Reading the Collections, Week 9: Cartes de Visite
“The past is a foreign country: they do things differently there”.
So, famously, begins The go-between by L.P. Hartley. I was a visitor to that foreign country recently; my passport, the cartes de visite of Special Collections, and my guide, Rachel Nordstrom, who is our Photographic Research and Preservation Officer.
Just what are cartes de visite? As William Darrah describes, they are photographs pasted onto small cards, about the size of the visiting cards so familiar to readers of fiction from the Regency to the Edwardian period. Visiting cards were an essential for polite society, to smooth or even to snub the social path, as Catherine experiences when she visits Miss Tilney in Northanger Abbey. Cartes de visite, however, were to become practically omnipresent, aspired to – and accessible by – rich and poor alike.
As soon as technological advances allowed the production of multiple images at an affordable price, the taking, buying and sharing of cartes de visite took off to such an extent that it has been called ‘cartomania’. In the second half of the 19th century studios proliferated. Orphan Sally Lockhart in London, in The Ruby in the Smoke, recognises the huge potential of the market for photographs as a source of income. In America, the Civil War was providing another impetus. Images, and their taking, had now been democratised.
The small size of the cartes, and the production not just of family portraits but of celebrity images and landscapes, meant that they lent themselves very much to collecting. Albums were produced to store and display them. When I visited Special Collections, Rachel showed me several of these albums. I was particularly interested in the cartes de visite from the Hay Fleming Collection as many of them are from local St Andrews photographers.
As Leo Colson ultimately discovers in The go-between, they may do things differently in that foreign country, but human nature remains very much the same. Most of us will carefully consider how our facebook profile pictures appear. Echoing the small format of the cartes, facebook profiles allow us to control the image we present to the world – to put our best face forward. This young woman has done just that, and her portrait is one of the most charming in Hay Fleming’s collection.
How we present ourselves was as important then as it is now. We have always recognised that clothes make the man. Dapper never goes out of style.
Today we may like to share photographs of ourselves in home or holiday situations. With props and backdrops, the background too could be controlled for cartes de visite. This image was taken in an Australian studio, but the vista is of an elegant Italianate garden.
Just like today (and just as we do on social media), images of family and friends were shared and collected. This is the young David Hay Fleming himself with his wife.
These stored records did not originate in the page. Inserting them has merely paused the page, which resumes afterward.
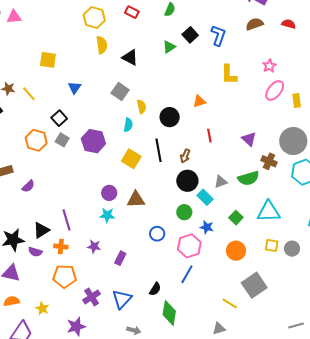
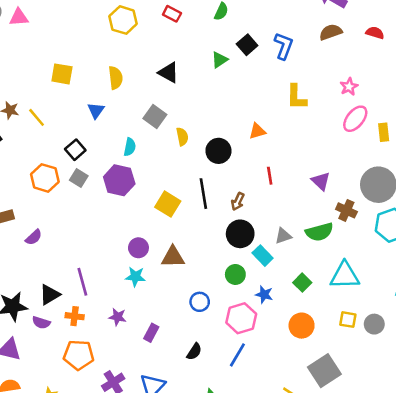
yellow semicircle: (102, 45) -> (116, 78), moved
cyan semicircle: (128, 125) -> (130, 147), moved
black semicircle: (155, 289) -> (194, 352), moved

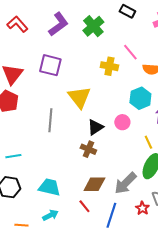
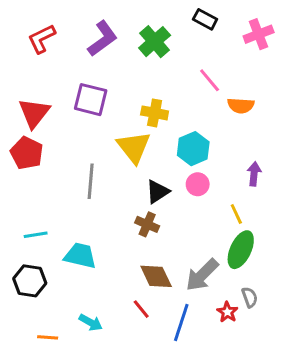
red L-shape: (17, 24) -> (42, 39), turned -75
yellow cross: (109, 66) -> (155, 113), moved
cyan hexagon: (140, 98) -> (193, 149), moved
brown diamond: (94, 184) -> (156, 276), turned 65
cyan trapezoid: (49, 187) -> (80, 256), moved
cyan arrow: (50, 215) -> (91, 322), turned 56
Also like today, the quality of images could vary widely. Nowadays we can all take photographs and share them instantly online, with little technical ability needed. Not all of us can have a good eye, however, and equally, the talents of many photographers rushing to take advantage of the demand for cartes were pedestrian rather than artistic. Specific flaws from printing or indeed perceived flaws in the subject’s appearance could, however, be retouched. Rachel explained to me that evidence of retouching can now often be seen as spots on an image because they have not faded along with the original print, as in this portrait below of a woman with a baby. Today, we have access to Photoshop but retouching with this can also be detected (sometimes amusingly) if used unwisely!
So many cartes de visite were produced that examples can be purchased easily and cheaply today. A simple search on eBay comes up with thousands. It’s fascinating detective work to try to date them, not only from the clothes being worn, but as Rachel also explained from the style of the card itself. Pink and grey card enjoyed a vogue at different times, as did the props used, the size and thickness of the cards and the style of any borders. Photographers’ details, printed on the back of the card, became fuller in content and more elaborate in style as the century progressed.
With these sometimes prosaic images any of us can gaze across nearly two centuries into the past, directly into the faces of our ancestors, familiar in all their human interests, frailties and emotions. It may be that they do things differently in the past, but cartes de visite show that, as has often been observed,
“Plus ça change, plus c’est la même chose”.